BAG, Urt. 27.3.2025 - 8 AZR 123/24

Umfang der Arbeitgeberpflicht aus § 164 Abs. 1 Satz 2 SGB IX zur Kontaktierung der Agentur für Arbeit

Autor: RA FAArbR Dr. Henning Hülbach, BOISSERÉE Rechtsanwälte Partnerschaft mbB, Köln, Lehrbeauftragter für Arbeitsrecht (TH Köln)
Aus: Arbeits-Rechtsberater, Heft 08/2025
Die Pflicht, nach § 164 Abs. 1 Satz 2 SGB IX Verbindung mit der Agentur für Arbeit aufzunehmen, umfasst die ausdrückliche Erteilung eines Vermittlungsauftrags. Unterlässt der Arbeitgeber dies, begründet dies die Vermutung einer Benachteiligung wegen einer bestehenden Schwerbehinderung i.S.v. § 22 AGG.

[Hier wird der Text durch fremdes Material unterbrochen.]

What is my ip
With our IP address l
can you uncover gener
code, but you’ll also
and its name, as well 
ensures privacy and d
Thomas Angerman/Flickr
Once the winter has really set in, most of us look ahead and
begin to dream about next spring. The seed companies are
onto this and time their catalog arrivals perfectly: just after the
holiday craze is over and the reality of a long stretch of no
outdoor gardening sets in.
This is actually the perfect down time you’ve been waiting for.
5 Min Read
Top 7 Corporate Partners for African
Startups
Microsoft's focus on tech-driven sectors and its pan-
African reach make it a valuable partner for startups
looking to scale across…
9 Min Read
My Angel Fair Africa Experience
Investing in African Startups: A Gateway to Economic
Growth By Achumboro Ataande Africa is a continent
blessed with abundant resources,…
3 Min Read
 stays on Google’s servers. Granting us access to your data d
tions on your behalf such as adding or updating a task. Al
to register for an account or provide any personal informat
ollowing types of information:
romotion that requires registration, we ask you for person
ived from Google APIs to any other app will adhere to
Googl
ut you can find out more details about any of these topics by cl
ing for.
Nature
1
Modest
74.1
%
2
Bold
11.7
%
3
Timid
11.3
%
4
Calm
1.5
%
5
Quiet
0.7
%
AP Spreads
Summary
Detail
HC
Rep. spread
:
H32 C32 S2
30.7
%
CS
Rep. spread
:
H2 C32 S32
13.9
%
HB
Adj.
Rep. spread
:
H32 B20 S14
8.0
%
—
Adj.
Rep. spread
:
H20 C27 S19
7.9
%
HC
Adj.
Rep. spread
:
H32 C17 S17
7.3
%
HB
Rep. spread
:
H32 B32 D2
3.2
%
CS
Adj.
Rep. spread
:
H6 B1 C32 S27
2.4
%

AGG § 15 Abs. 2, 22; SGB § 164

Das Problem

Der Kläger macht einen Entschädigungsanspruch nach § 15 Abs. 2 AGG wegen Diskriminierung als Schwerbehinderter im Rahmen eines erfolglosen Bewerbungsverfahrens geltend.

Bei der Beklagten hatte der Divisionsleiter am 24.8.2021 um 11:09 Uhr die endgültige Besetzungsentscheidung getroffen. Die klägerische Bewerbung mit Hinweis auf seine Schwerbehinderung ging bei der Beklagten am selben Tag um 12:30 Uhr ein. Den Arbeitsvertrag mit dem berücksichtigten Bewerber schloss die Beklagte frühestens am 3.9.2024.

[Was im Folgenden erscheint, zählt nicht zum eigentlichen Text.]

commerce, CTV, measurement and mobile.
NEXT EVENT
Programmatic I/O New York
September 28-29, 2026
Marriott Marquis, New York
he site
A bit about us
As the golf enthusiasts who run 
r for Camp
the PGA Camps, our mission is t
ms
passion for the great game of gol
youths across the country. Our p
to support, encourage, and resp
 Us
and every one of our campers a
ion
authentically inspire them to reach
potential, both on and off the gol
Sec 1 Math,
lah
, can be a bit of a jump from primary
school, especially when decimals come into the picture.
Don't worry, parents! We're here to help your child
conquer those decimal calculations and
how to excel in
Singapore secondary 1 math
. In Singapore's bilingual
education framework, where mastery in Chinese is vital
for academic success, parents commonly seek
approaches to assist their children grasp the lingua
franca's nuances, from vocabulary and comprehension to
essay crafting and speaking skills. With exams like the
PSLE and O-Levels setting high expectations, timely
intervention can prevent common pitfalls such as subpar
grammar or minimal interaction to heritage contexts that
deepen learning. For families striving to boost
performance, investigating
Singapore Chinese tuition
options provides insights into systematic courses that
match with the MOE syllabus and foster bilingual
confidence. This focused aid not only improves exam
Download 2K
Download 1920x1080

Der Kläger ist der Ansicht, er sei im Auswahlverfahren diskriminiert worden. Indiz hierfür sei, dass die Beklagte entgegen § 164 Abs. 1 Satz 2 SGB IX nicht frühzeitig Verbindung mit der Agentur für Arbeit aufgenommen habe. Die Stelle sei nur in unterschiedliche Stellenportale einschließlich der Jobbörse der Bundesagentur für Arbeit eingespeist worden. Ein Vermittlungsauftrag sei der Agentur für Arbeit nicht erteilt worden. Die daraus folgende Indizwirkung sei nicht widerlegt worden, insb. sei die Stelle bei Eingang seiner Bewerbung noch nicht mit dem Mitbewerber besetzt gewesen.

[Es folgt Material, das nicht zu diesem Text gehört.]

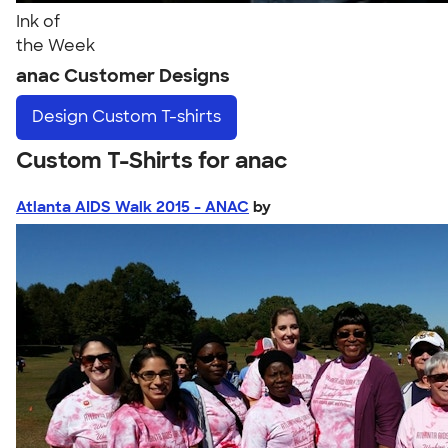
Ink of
the Week
anac Customer Designs
Design
Custom T-shirts
Custom T-Shirts for anac
Atlanta AIDS Walk 2015 - ANAC
by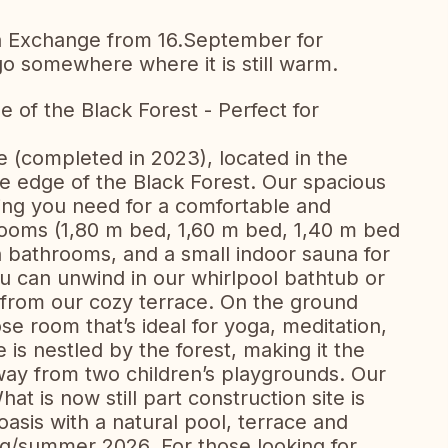
 a Exchange from 16.September for
go somewhere where it is still warm.
of the Black Forest - Perfect for
 (completed in 2023), located in the
the edge of the Black Forest. Our spacious
ing you need for a comfortable and
rooms (1,80 m bed, 1,60 m bed, 1,40 m bed
 bathrooms, and a small indoor sauna for
u can unwind in our whirlpool bathtub or
 from our cozy terrace. On the ground
ose room that’s ideal for yoga, meditation,
e is nestled by the forest, making it the
away from two children’s playgrounds. Our
at is now still part construction site is
sis with a natural pool, terrace and
ng/summer 2026. For those looking for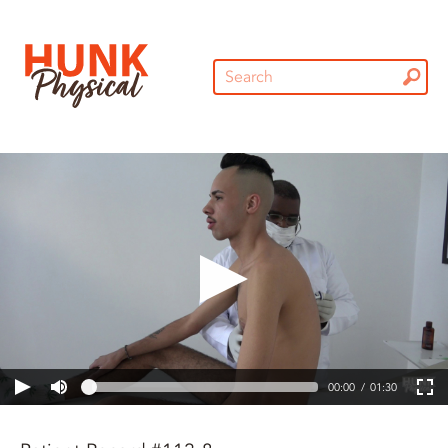
00:00
01:30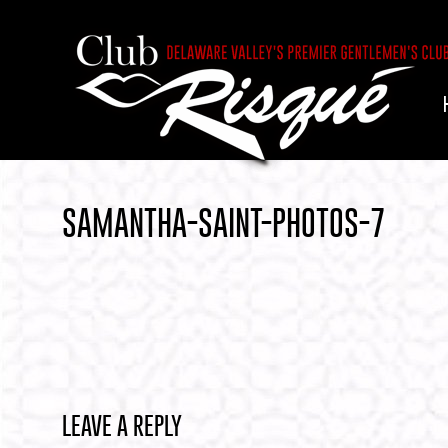
SAMANTHA-SAINT-PHOTOS-7
LEAVE A REPLY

Die Vorinstanzen haben die Klage abgewiesen.

Die Entscheidung des Gerichts

Das BAG weist die Revision zurück. Die Voraussetzungen eines Entschädigungsanspruchs nach § 15 Abs. 2 AGG seien nicht erfüllt.

Zwar seien die Formalvoraussetzungen der Klage i.Ü. gegeben, einschließlich eines hinreichenden Indizes i.S.v. § 22 AGG, dass eine Benachteiligung wegen Schwerbehinderung zu vermuten gewesen sei. So habe die Beklagte gegen das spezielle Benachteiligungsverbot des § 164 Abs. 2 Satz 1 IX dadurch verstoßen, dass sie keinen ausdrücklichen Vermittlungsauftrag gegenüber der Bundesagentur für Arbeit nach § 187 Abs. 4 SGB IX erteilt habe. Nur dieser ermögliche Vermittlungsvorschläge seitens der Bundesagentur für Arbeit, wie durch den Gesetzeszweck gefordert. Die nämliche Pflicht betreffe jeden Arbeitgeber, unabhängig von seiner Größe und stehe nicht im Widerspruch zu den besonderen Pflichten öffentlicher Arbeitgeber nach § 165 SGB IX, die mit zusätzlichen Pflichten daneben träten.

Die eingetretene Vermutung einer Diskriminierung habe die Beklagte aber in der Beweisaufnahme dadurch widerlegen können, dass sie nachgewiesen habe, das Auswahlverfahren vor Eingang der Bewerbung bereits abgeschlossen zu haben. Auch wenn im Einzelfall andere Zeitpunkte relevant sein könnten, sei vorliegend die bindende Entscheidung über die Stellenbesetzung durch den zuständigen Divisionsleiter etwa eine eine Stunde und 20 Minuten vor Eingang der klägerischen Bewerbung getroffen worden.

Auf den Zeitpunkt des erst später abgeschlossenen Arbeitsvertrags kam es daher nicht an.